I didn't elaborate earlier because the humidity and other arbitrary stuff are making me super depressed and I did not have the energy, but this is exactly it.
There was some of this in the first Avengers movie, but you're right, MCU really dropped the ball on superheroes saving people.
Like, I remember, a few years back some rando on tumblr said something about super heroes being a fascist genre because their purpose is to collaborate with and enforce the power of the State, and this argument makes sense to make about the MCU.
But it's not what superheroes are about.
There's a lot of things superheroes could be, but one of the most important things is a vision of "What if there was a person with power to help people and that person was GOOD?"
And "using powers to help people" doesn't mean "collaborating with the government" or "fighting crime in collaboration with the cops" or even "vigilante justice" even though all of those things have come up a lot in superhero stories to the point that people can have a hard time thinking of alternatives
But there are plenty of alternatives. Saving people from natural disasters/accidents? Taking care of and protecting people the system doesn't help? Protecting civilians in a warzone? Shielding people at protests? Oops, now your superhero is considered a " terrorist... "

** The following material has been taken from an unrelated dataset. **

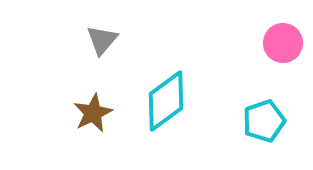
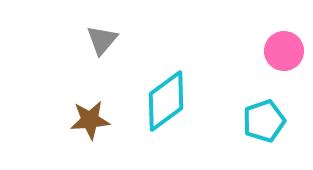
pink circle: moved 1 px right, 8 px down
brown star: moved 3 px left, 7 px down; rotated 21 degrees clockwise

That's the thing, a superhero advancing the cause of good would have a hard time not getting into conflict with the government. A superpowered individual that collaborates extensively with the State might not even be a superhero. There's another archetype we could look at, that of the supersoldier. A superpowered person who is either created by a government's military or appropriated by it to advance the goals of the State.
Supersoldiers and superheroes are pretty different, and in some ways, non-overlapping things, and MCU ended up conflating the two.
I feel like any kind of satisfying arc for Captain America would have had him STOP being a supersoldier and start being a superhero, and of course MCU shat the bed on that one.
Once again, Captain America: The Winter Soldier was the best MCU movie, showing Cap's depression and then existential crisis as he realizes the government he was working for is evil and corrupt, and as with every other aspect of that movie that made it so great, the creators were like "UH OH" and never did it again.